━━━━━ Supplied entries ━━━━━
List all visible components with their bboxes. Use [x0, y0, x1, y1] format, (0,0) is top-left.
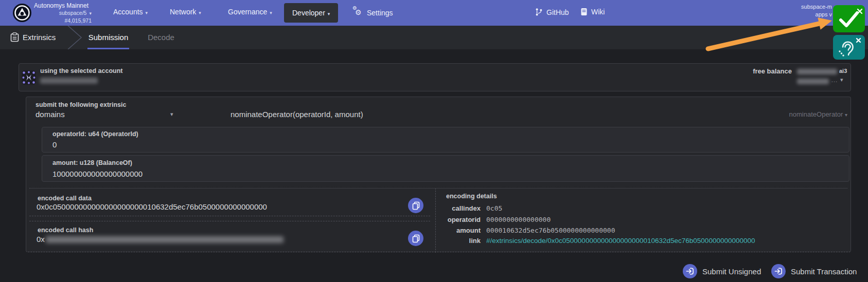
detail-value: 0000000000000000 — [486, 216, 551, 223]
caret-down-icon[interactable]: ▾ — [840, 77, 843, 83]
sign-in-icon — [683, 264, 697, 278]
free-balance-redacted — [797, 69, 837, 74]
call-data-value: 0x0c050000000000000000000010632d5ec76b05… — [37, 202, 267, 211]
divider — [29, 221, 430, 221]
account-selector[interactable]: using the selected account free balance … — [19, 63, 851, 91]
breadcrumb-chevron — [66, 26, 84, 49]
accessibility-overlay-button[interactable] — [833, 35, 865, 60]
detail-key: amount — [402, 227, 481, 234]
detail-key: callindex — [402, 204, 481, 212]
extrinsic-section-label: submit the following extrinsic — [36, 101, 126, 108]
clipboard-icon — [10, 32, 19, 42]
call-hash-label: encoded call hash — [38, 227, 93, 234]
runtime-version: subspace/5▾ — [34, 10, 92, 17]
method-select[interactable]: nominateOperator ▾ — [789, 110, 847, 118]
account-identicon — [22, 70, 36, 85]
detail-key: link — [402, 237, 481, 245]
chain-name: Autonomys Mainnet — [34, 3, 92, 9]
encoding-details-label: encoding details — [446, 193, 497, 200]
detail-key: operatorid — [402, 216, 481, 223]
menu-settings[interactable]: ⚙ ⚙ Settings — [353, 8, 393, 17]
account-name-redacted — [40, 78, 98, 84]
caret-down-icon: ▾ — [146, 10, 148, 15]
menu-network[interactable]: Network▾ — [170, 8, 201, 16]
caret-down-icon: ▾ — [199, 10, 201, 15]
caret-down-icon: ▾ — [845, 112, 847, 118]
link-wiki[interactable]: Wiki — [580, 8, 605, 16]
detail-value: 0c05 — [486, 204, 502, 212]
menu-governance[interactable]: Governance▾ — [228, 8, 272, 16]
caret-down-icon[interactable]: ▾ — [170, 111, 173, 118]
param-value: 100000000000000000000 — [52, 170, 143, 178]
param-operatorid-input[interactable]: operatorId: u64 (OperatorId) 0 — [42, 127, 849, 153]
menu-developer[interactable]: Developer▾ — [284, 3, 338, 23]
section-title: Extrinsics — [23, 33, 56, 42]
param-label: amount: u128 (BalanceOf) — [52, 159, 132, 166]
call-hash-prefix: 0x — [37, 235, 45, 243]
param-amount-input[interactable]: amount: u128 (BalanceOf) 100000000000000… — [42, 155, 849, 182]
extrinsic-card: submit the following extrinsic domains ▾… — [26, 97, 851, 252]
method-signature: nominateOperator(operatorId, amount) — [231, 110, 363, 119]
tab-submission[interactable]: Submission — [87, 26, 129, 49]
ear-icon — [836, 36, 862, 58]
decode-link[interactable]: #/extrinsics/decode/0x0c0500000000000000… — [486, 237, 755, 245]
approve-overlay-button[interactable] — [833, 5, 865, 32]
apps-version-text: subspace-m apps v — [801, 3, 832, 18]
book-icon — [580, 8, 588, 16]
call-data-label: encoded call data — [38, 195, 92, 202]
link-github[interactable]: GitHub — [535, 8, 569, 16]
git-branch-icon — [535, 8, 543, 16]
param-value: 0 — [52, 140, 57, 149]
balance-unit: ai3 — [839, 68, 847, 74]
param-label: operatorId: u64 (OperatorId) — [52, 130, 138, 138]
caret-down-icon: ▾ — [270, 10, 272, 15]
submit-transaction-button[interactable]: Submit Transaction — [771, 264, 857, 278]
balance-secondary-redacted — [797, 79, 829, 84]
balance-ellipsis: … — [831, 76, 838, 84]
check-icon — [835, 7, 863, 31]
pallet-select[interactable]: domains — [36, 110, 65, 119]
sign-in-icon — [771, 264, 786, 278]
free-balance-label: free balance — [753, 67, 792, 75]
top-navbar: Autonomys Mainnet subspace/5▾ #4,015,971… — [0, 0, 868, 26]
call-hash-redacted — [46, 236, 284, 243]
block-number: #4,015,971 — [34, 17, 92, 24]
caret-down-icon: ▾ — [89, 11, 92, 16]
caret-down-icon: ▾ — [328, 11, 330, 16]
menu-accounts[interactable]: Accounts▾ — [113, 8, 148, 16]
divider — [29, 216, 430, 216]
gears-icon: ⚙ ⚙ — [353, 8, 363, 17]
tab-bar: Extrinsics Submission Decode — [0, 26, 868, 49]
autonomys-logo[interactable] — [12, 3, 32, 23]
divider — [29, 188, 847, 189]
detail-value: 000010632d5ec76b0500000000000000 — [486, 227, 615, 234]
account-label: using the selected account — [40, 67, 122, 74]
chain-selector[interactable]: Autonomys Mainnet subspace/5▾ #4,015,971 — [34, 3, 92, 24]
submit-unsigned-button[interactable]: Submit Unsigned — [683, 264, 761, 278]
tab-decode[interactable]: Decode — [146, 26, 176, 49]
━━━━━
▶ [The problem]: In the entries above, identify every line with the word "hash". Copy those lines.

▶ [Output for this task]:
call-hash-label: encoded call hash — [38, 227, 93, 234]
call-hash-prefix: 0x — [37, 235, 45, 243]
call-hash-redacted — [46, 236, 284, 243]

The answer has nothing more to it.